A rechargeable battery is also called a secondary cell or secondary battery. The lead-acid battery in cars is a common example although the lithium-ion battery is another common example. The lead acid battery is probably older than the Leclanche cell, having been invented in 1859. When discharged, both the positive and negative plates are lead sulfate. When charged, the positive plate becomes lead dioxide and the negative plate turns into pure lead. Lead acid batteries gradually lose their ability to take charge due to the crystallization of the lead sulfate. Rather than forming an amorphous layer some of the lead sulfate starts to form a crystal which won’t re-dissolve on recharging.
Lithium rechargeable batteries use various compounds such as lithium manganese oxide. Unlike the lead acid cell, a lithium cell will have dissimilar materials for the two electrodes. The key characteristic of rechargeable batteries is that the chemical reaction can be reversed. There is also usually some unwanted deterioration of either the electrodes and/or the electrolyte with time and charge/discharge which is why they never last forever and usually have a noticeable loss of capacity after 500 or 1000 charge/discharge cycles.

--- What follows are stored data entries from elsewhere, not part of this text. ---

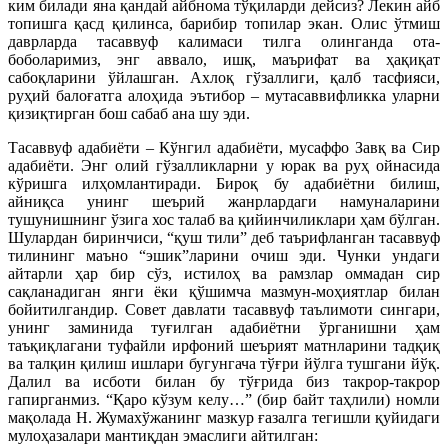
ким билади яна қандай айбнома тўқиларди дейсиз? Лекин айб
топишга қасд қилинса, барибир топилар экан. Олис ўтмиш
даврларда тасаввуф калимаси тилга олинганда ота-
боболаримиз, энг аввало, ишқ, маърифат ва ҳақиқат
сабоқларини ўйлашган. Ахлоқ гўзаллиги, қалб тасфияси,
руҳий балоғатга алоҳида эътибор ‒ мутасаввифликка уларни
қизиқтирган бош сабаб ана шу эди.
Тасаввуф адабиёти – Кўнгил адабиёти, мусаффо Завқ ва Сир
адабиёти. Энг олий гўзалликларни у юрак ва руҳ ойнасида
кўришга илҳомлантиради. Бироқ бу адабиётни билиш,
айниқса унинг шеърий жанрлардаги намуналарини
тушунишнинг ўзига хос талаб ва қийинчиликлари ҳам бўлган.
Шулардан биринчиси, “қуш тили” деб таърифланган тасаввуф
тилининг маъно “эшик”ларини очиш эди. Чунки ундаги
айтарли ҳар бир сўз, истилоҳ ва рамзлар оммадан сир
сақланадиган янги ёки қўшимча мазмун-моҳиятлар билан
бойитилгандир. Совет давлати тасаввуф таълимоти сингари,
унинг заминида туғилган адабиётни ўрганишни ҳам
таъқиқлагани туфайли ирфоний шеърият матнларини тадқиқ
ва талқин қилиш ишлари бугунгача тўғри йўлга тушгани йўқ.
Далил ва исботи билан бу тўғрида биз такрор-такрор
гапирганмиз. “Қаро кўзум келу…” (бир байт таҳлили) номли
мақолада Н. Жумахўжанинг мазкур ғазалга тегишли қуйидаги
мулоҳазалари мантиқдан эмаслиги айтилган:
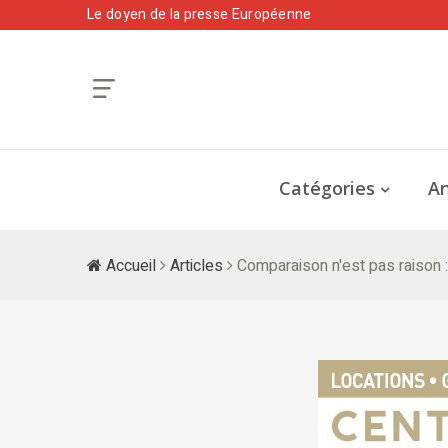
Le doyen de la presse Européenne
Catégories
An
Accueil
Articles
Comparaison n'est pas raison :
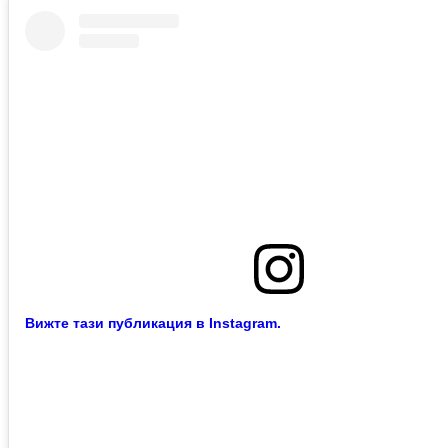
Вижте тази публикация в Instagram.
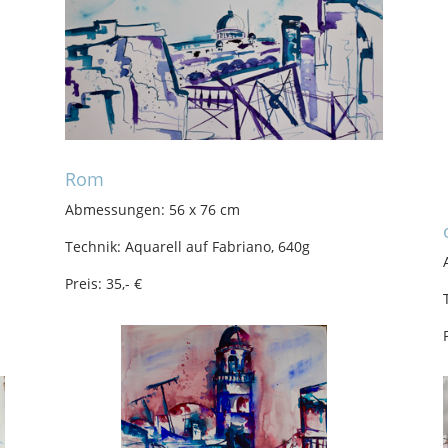
Rom
Abmessungen: 56 x 76 cm
Technik: Aquarell auf Fabriano, 640g
Preis: 35,- €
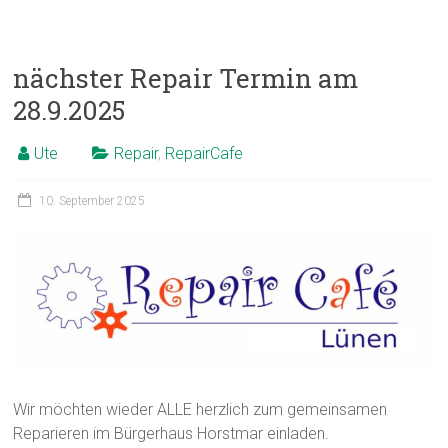
nächster Repair Termin am
28.9.2025
Ute
Repair
,
RepairCafe
10. September 2025
Wir möchten wieder ALLE herzlich zum gemeinsamen
Reparieren im Bürgerhaus Horstmar einladen.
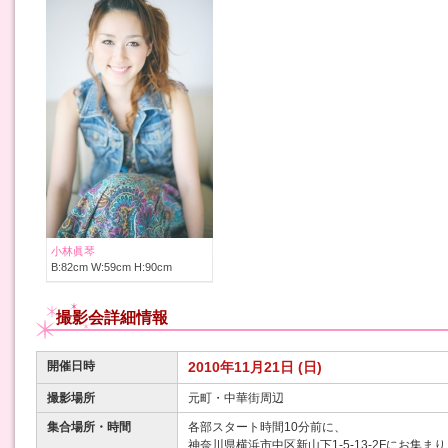
小林眞琴
B:82cm W:59cm H:90cm
撮影会詳細情報
開催日時
2010年11月21日 (日)
撮影場所
元町・中華街周辺
集合場所・時間
各部スタート時間10分前に、
神奈川県横浜市中区新山下1-5-13-2Fにお集ま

A super capacitor is capacitor which has a massive capacitance – several Farads – and can therefore store a large amount of charge, much like a battery. The disadvantage is that they are currently expensive and the voltage will drop as the capacitor is discharged, unlike an “ideal” battery which maintains a relatively constant voltage until it is almost completely discharged. This voltage drop with the capacitor means that some electronics is almost always required to convert the voltage into something more stable for electronic products. However, they can last for 100,000 cycles or more compared to only 1000 cycles for rechargeable batteries.
So, coming back to the saltwater battery, are you really running it on salt water? Well, yes and no. The salt water is the electrolyte but there will also be some electrodes in there. While details are limited, the web site says that the anode will last 6 months. Remember, this is a primary cell so a chemical reaction is happening which cannot be reversed by reversing the direction of flow of the current. Unfortunately it is not just the salt water that deteriorates. However, you only throw away some of the battery when it is discharged so in that sense it creates less waste than a normal primary battery.